Mac-friendly OtOpcUa fleet for manual UI exercise + integration smoke tests. Spins up one single Akka mesh (hub-and-spoke topology) + SQL Server + Traefik on the same Compose network. All six host nodes share the single OtOpcUa ConfigDb — logical separation between MAIN, SITE-A, and SITE-B is enforced by per-row ServerCluster.ClusterId scoping, not by mesh isolation.

Stack

Shared infrastructure

Service	Role	Ports
`sql`	SQL Server 2022 — single `OtOpcUa` ConfigDb shared by all nodes	host `14330` → container `1433`
`traefik`	Routes `:80` by PathPrefix to central admin nodes	host `80`, dashboard `8089`

Authentication uses the shared GLAuth on the Linux Docker host at 10.100.0.35:3893 (baseDN dc=zb,dc=local). Only the central admin nodes authenticate users. Sign in as multi-role / password to get all three OtOpcUa roles (Administrator, Designer, Viewer), or use any other shared test user with password password. Group→role mappings are seeded by seed/seed-clusters.sql (OtOpcUa-Admins→Administrator, OtOpcUa-Designers→Designer, OtOpcUa-Viewers→Viewer). The shared GLAuth source of truth and deploy runbook live in scadaproj/infra/glauth/.

Central nodes — fused admin+driver (MAIN cluster, UI + deploy singleton)

Service	Roles	Ports
`central-1`	`OTOPCUA_ROLES=admin,driver`, Akka mesh seed	host `4840` → container `4840`; internal `9000`
`central-2`	`OTOPCUA_ROLES=admin,driver`, joins central-1	host `4841` → container `4840`; internal `9000`

central-1 and central-2 are the only nodes that host the Admin UI and the deploy singleton. They are also the OPC UA publishers for the MAIN cluster. Traefik routes all PathPrefix(/) traffic to whichever central node has the leader role.

Site A nodes — driver-only (SITE-A cluster)

Service	Roles	Ports
`site-a-1`	`OTOPCUA_ROLES=driver`, joins the single mesh	host `4842` → container `4840`
`site-a-2`	`OTOPCUA_ROLES=driver`, joins the single mesh	host `4843` → container `4840`

Site B nodes — driver-only (SITE-B cluster)

Service	Roles	Ports
`site-b-1`	`OTOPCUA_ROLES=driver`, joins the single mesh	host `4844` → container `4840`
`site-b-2`	`OTOPCUA_ROLES=driver`, joins the single mesh	host `4845` → container `4840`

Site nodes serve no UI and authenticate no users. The central cluster manages and deploys to them over the shared Akka mesh. All six nodes bind Akka remoting to port 4053 inside their own network namespace; PublicHostname for each matches its Compose service name.

Multi-tenancy

All six host nodes write to the same OtOpcUa ConfigDb. The ServerCluster table differentiates the three logical clusters: each maps to one row, and each ClusterNode row's ClusterId ties the runtime node back to its owning cluster scope.

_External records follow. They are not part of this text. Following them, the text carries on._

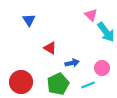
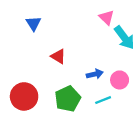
blue arrow: (72, 63) -> (95, 74), moved

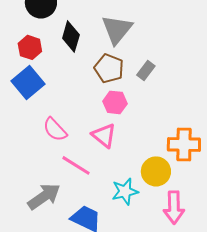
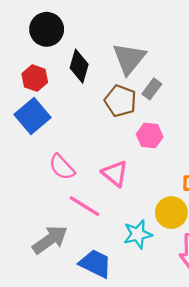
gray rectangle: (146, 70) -> (152, 89), moved
pink hexagon: (115, 102) -> (150, 136), moved

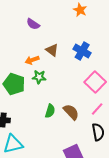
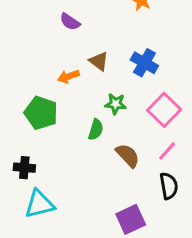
green star: (39, 77) -> (116, 104), moved
green semicircle: (50, 111) -> (96, 130), moved

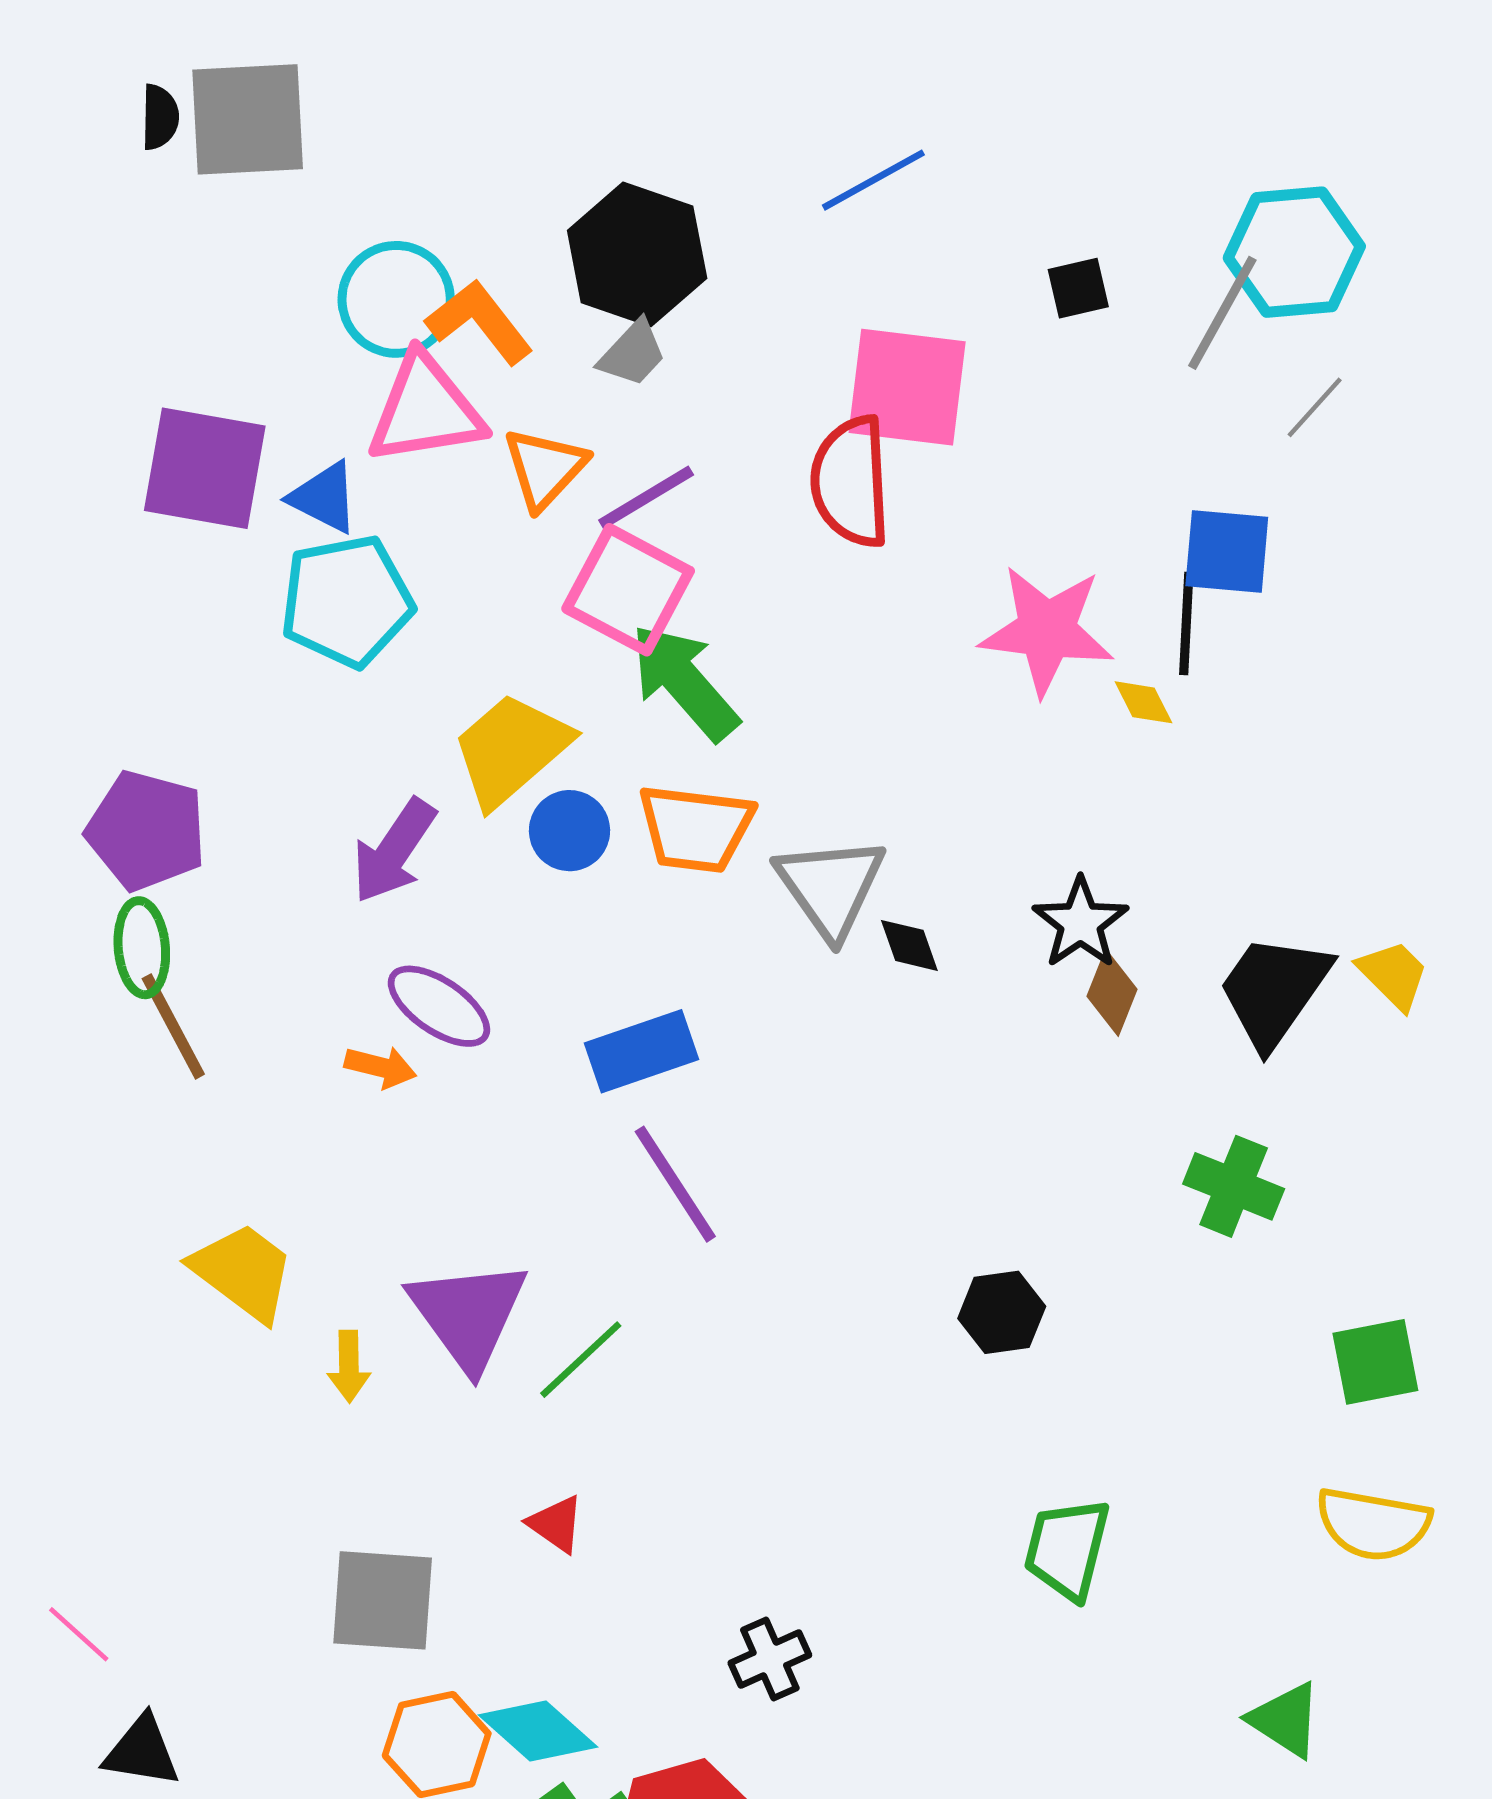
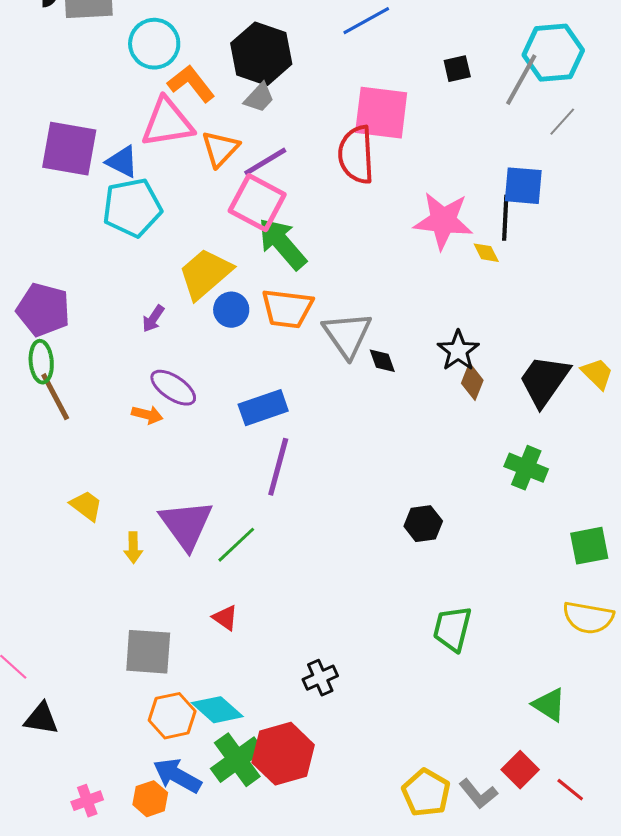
cyan circle: (396, 299) -> (154, 44), moved
purple arrow: (394, 851) -> (153, 319), size x0.6
purple line: (675, 1184) -> (278, 467), turned 48
yellow trapezoid: (243, 1272) -> (86, 506), size x0.7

A one-shot cluster-seed Compose service (image mcr.microsoft.com/mssql-tools) waits for the OtOpcUa ConfigDb schema to exist (the host nodes do not auto-migrate — you apply EF migrations once; see First-time setup) and then INSERTs the rows below. The seed is idempotent — IF NOT EXISTS guards every insert — so re-runs on docker compose up are no-ops:

Logical cluster	`ServerCluster.ClusterId`	`ClusterNode.NodeId` rows
Main	`MAIN`	`central-1`, `central-2` (OPC UA publishers + admin UI)
Site A	`SITE-A`	`site-a-1`, `site-a-2`
Site B	`SITE-B`	`site-b-1`, `site-b-2`

Each ClusterNode.NodeId matches the node's Cluster__PublicHostname env value (Compose service name) — that's the lookup the runtime uses to resolve its own membership. ApplicationUri follows the urn:OtOpcUa:<NodeId> convention.

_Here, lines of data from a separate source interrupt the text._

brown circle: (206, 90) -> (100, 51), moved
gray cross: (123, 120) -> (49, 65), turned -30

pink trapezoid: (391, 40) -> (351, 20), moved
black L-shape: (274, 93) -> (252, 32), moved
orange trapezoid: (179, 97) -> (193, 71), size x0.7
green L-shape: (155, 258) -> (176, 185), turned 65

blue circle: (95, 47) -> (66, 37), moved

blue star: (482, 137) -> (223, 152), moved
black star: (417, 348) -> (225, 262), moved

The SQL lives at seed/seed-clusters.sql; the wait-and-apply wrapper lives at seed/entrypoint.sh. To re-seed manually:

docker compose -f docker-dev/docker-compose.yml run --rm cluster-seed

Galaxy / MxAccess gateway

The seed also pre-creates a SystemPlatform Namespace + a GalaxyMxGateway DriverInstance in the MAIN cluster pointing at http://10.100.0.48:5120. The API key is resolved from the GALAXY_MXGW_API_KEY env var set on every driver-role container in compose; override via GALAXY_MXGW_API_KEY=... docker compose up -d to swap keys without editing the compose file.

The DriverHost actor doesn't spawn drivers from raw DriverInstance rows on its own — the v2 deploy lifecycle requires a sealed Deployment before drivers materialise. After first bring-up, sign in to the Admin UI and click Deploy current configuration on /deployments to compose the seeded rows into an artifact and dispatch it. The Galaxy driver instance will start its gRPC connection to the gateway on the next deploy ack.

Bring up

# from the repo root
docker compose -f docker-dev/docker-compose.yml up -d --build

# wait ~20 seconds for SQL to come up + the mesh to form

open http://localhost:9200                 # Admin UI (Traefik → central-1 or central-2)
open http://localhost:8089                 # Traefik dashboard

The first build takes a few minutes (.NET SDK image + restore + publish). Subsequent rebuilds are faster with Docker's layer cache.

First-time setup (or after `down -v`)

The host nodes do not auto-create the ConfigDb schema — on a brand-new SQL volume you must apply the EF migrations once, then (re)run the seed. (The auto-started cluster-seed polls for dbo.ServerCluster, which the first migration creates, so if it runs mid-migration it can fail against an intermediate schema — just re-run it after migrations finish.)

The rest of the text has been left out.